*Stored data*
- - -

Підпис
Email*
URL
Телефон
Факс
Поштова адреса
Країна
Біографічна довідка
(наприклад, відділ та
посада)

- - -

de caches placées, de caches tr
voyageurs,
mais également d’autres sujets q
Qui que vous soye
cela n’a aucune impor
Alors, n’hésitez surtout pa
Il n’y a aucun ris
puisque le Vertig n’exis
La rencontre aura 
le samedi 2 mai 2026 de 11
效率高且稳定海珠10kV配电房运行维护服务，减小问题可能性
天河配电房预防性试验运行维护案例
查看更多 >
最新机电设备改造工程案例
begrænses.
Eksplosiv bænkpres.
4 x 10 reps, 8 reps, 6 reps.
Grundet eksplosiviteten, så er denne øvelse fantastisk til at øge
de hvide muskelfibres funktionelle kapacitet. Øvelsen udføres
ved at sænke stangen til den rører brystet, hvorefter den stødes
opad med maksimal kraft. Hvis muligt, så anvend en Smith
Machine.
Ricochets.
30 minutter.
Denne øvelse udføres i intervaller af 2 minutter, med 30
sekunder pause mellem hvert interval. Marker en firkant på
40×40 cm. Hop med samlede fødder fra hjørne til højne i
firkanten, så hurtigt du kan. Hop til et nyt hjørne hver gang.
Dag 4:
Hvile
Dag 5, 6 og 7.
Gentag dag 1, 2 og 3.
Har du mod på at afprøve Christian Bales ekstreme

- - -

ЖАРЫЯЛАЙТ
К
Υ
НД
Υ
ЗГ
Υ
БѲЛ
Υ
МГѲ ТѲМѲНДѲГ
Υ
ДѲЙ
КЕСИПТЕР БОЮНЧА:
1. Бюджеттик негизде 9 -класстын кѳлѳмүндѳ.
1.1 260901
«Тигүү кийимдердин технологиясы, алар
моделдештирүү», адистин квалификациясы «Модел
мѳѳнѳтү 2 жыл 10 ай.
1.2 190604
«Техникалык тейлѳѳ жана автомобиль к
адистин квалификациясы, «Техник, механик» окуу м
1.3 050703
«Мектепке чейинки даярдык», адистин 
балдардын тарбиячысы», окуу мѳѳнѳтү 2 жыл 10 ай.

- - -

*What needs to be done*
Return the span of lines in the data above that opens at the line with "Dag 5, 6 og 7." and closes at the line with "Har du mod på", exactly, ends included, nothing else.

*Task result*
Dag 5, 6 og 7.
Gentag dag 1, 2 og 3.
Har du mod på at afprøve Christian Bales ekstreme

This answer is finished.